On doit remercier la professeure de sciences politiques à l’Université Laval, Sule Tomkinson, d’avoir introduit l’expression « homme blanc médiocre » dans notre conversation nationale cette semaine. N’allez pas dire que les intellectuels n’ont pas d’influence sur la cité. Le thème est en vogue dans les milieux féministes depuis la parution il y a deux ans du livre Mediocre. The Dangerous Legacy of White Male America, de Ijeoma Oluo. La thèse se défend aisément. Le nombre d’idiots mâles et pâles qui ont peuplé les gouvernements, déclenché des guerres absurdes, vendu des produits dangereux, refusé des progrès élémentaires, provoqué faillites, oppressions et destructions est proprement incalculable. À l’inverse, une statistique s’impose : faire émerger nos élites à partir de 100 % de la population, donc incluant femmes et minorités, plutôt que de moins de 50 % garantit mathématiquement une plus grande qualité intellectuelle aux sommets.

Certes, des hommes blancs géniaux se sont imposés. George Washington, Thomas Jefferson, les Roosevelt, pour rester aux É.-U. Mais, au hasard, pas Donald Trump. De même, des hommes blancs non médiocres ont aboli l’esclavage, institué le suffrage universel, reconnu le droit de vote des femmes, entre autres progrès humains. Mais je m’égare.

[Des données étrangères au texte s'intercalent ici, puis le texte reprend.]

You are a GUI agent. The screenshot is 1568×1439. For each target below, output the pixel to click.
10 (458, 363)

Nous sommes dans le siècle de la montée en puissance des femmes et j’ai toujours été favorable aux politiques qui assurent une accélération de la tendance. Voilà ce à quoi servent les programmes d’accès à l’égalité en emploi : à accélérer le processus. Si les femmes occupent aujourd’hui la moitié des sièges dans les conseils d’administration de l’État québécois, c’est qu’en 2006, le premier ministre Jean Charest a inscrit cet objectif dans la loi et l’objectif fut dépassé en cinq ans, une préférence à l’embauche ayant été donnée aux femmes, à compétence égale.

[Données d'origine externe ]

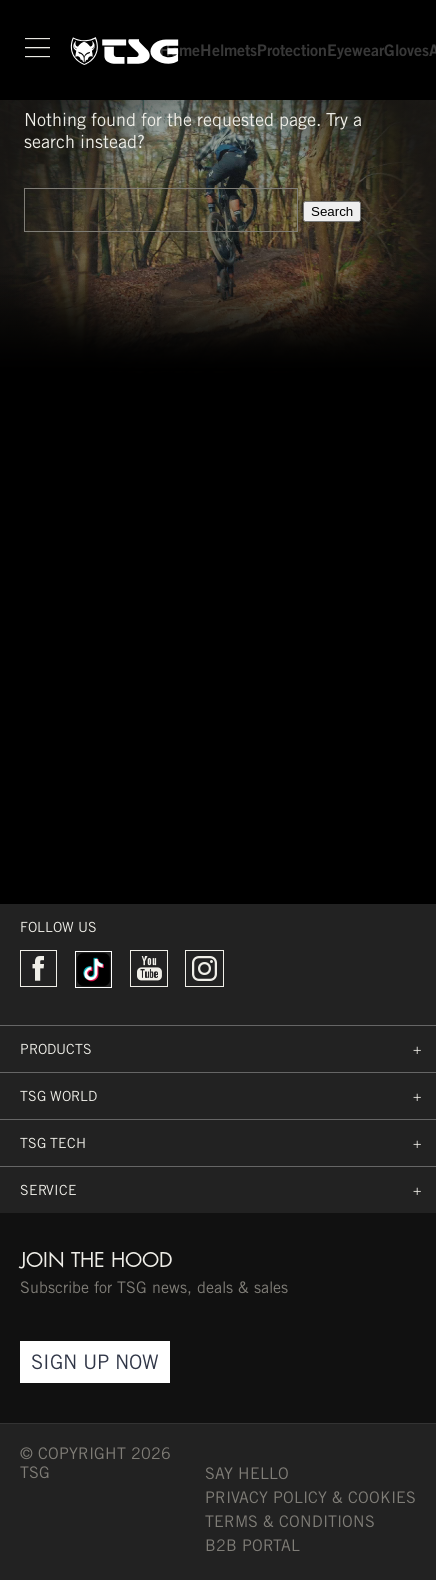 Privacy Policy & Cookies (310, 1497)
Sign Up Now (95, 1361)
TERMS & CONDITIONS (290, 1521)
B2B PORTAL (252, 1545)
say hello (247, 1473) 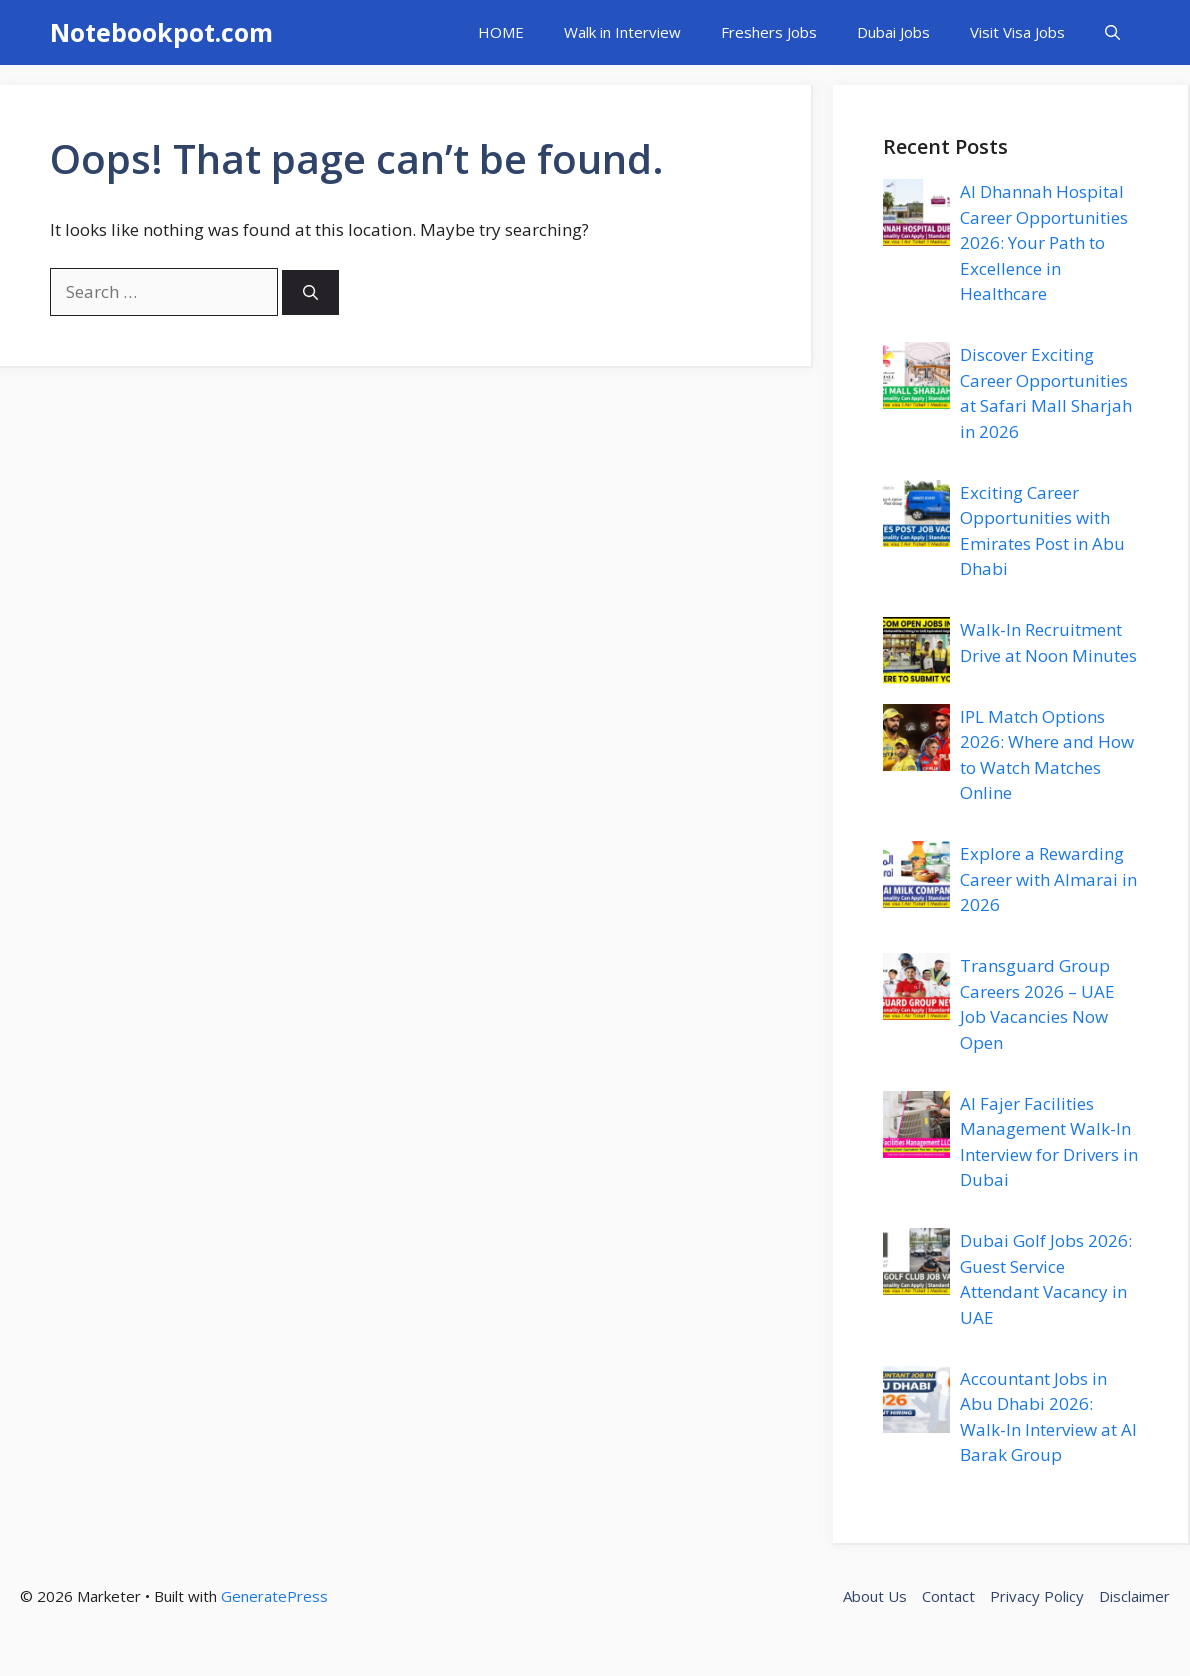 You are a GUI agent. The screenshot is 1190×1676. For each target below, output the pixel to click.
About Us (875, 1596)
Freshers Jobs (769, 32)
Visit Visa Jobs (1017, 32)
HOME (501, 32)
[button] (1112, 32)
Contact (948, 1596)
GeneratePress (274, 1596)
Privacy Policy (1037, 1596)
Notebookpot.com (161, 32)
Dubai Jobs (893, 32)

Cliquer pour infos et abonnement

Était-ce vraiment le cas, demande-t-on ? Comment se fait-il qu’en cinq ans, on ait découvert qu’existait un bassin de femmes assez compétentes pour occuper ces fonctions ? Quelques médiocres ne se sont-elles pas faufilées dans le lot ? Ma réponse : je n’en ai pas le moindre doute. Mais compte tenu du nombre d’hommes blancs médiocres désignés à ces postes précédemment, voilà un coût de transition tout à fait raisonnable. Et puisqu’il nous force à choisir des hommes dans un bassin moitié moins grand, nous avons la certitude que moins d’hommes médiocres seront choisis qu’auparavant. Bref, en moyenne, le niveau monte.

Évidemment, toute bonne idée poussée à son extrême devient folle. Nous y sommes lorsque les généreuses chaires de recherche du Canada sont désormais assujetties à des critères tels qu’en sont désormais exclus des candidats qui ont le tort de s’auto-identifier comme hommes blancs. C’était le cas pour une chaire en histoire de l’Université Laval, qui ne sera d’ailleurs occupée par personne, car aucun candidat non blanc de qualité ne s’est manifesté. L’historien, auteur et prof de cégep Frédéric Bastien a déposé une plainte devant la Commission des droits de la personne du Québec et du Canada contre l’Université Laval et le Programme des chaires pour discrimination, car il n’a même pas eu le droit d’y poser sa candidature. Sa plainte serait irrecevable si le programme avait privilégié, même à 80 %, l’embauche de non-Blancs dans le but d’atteindre une juste représentation d’ensemble. Mais à 100 %, la coupe est, disons, pleine.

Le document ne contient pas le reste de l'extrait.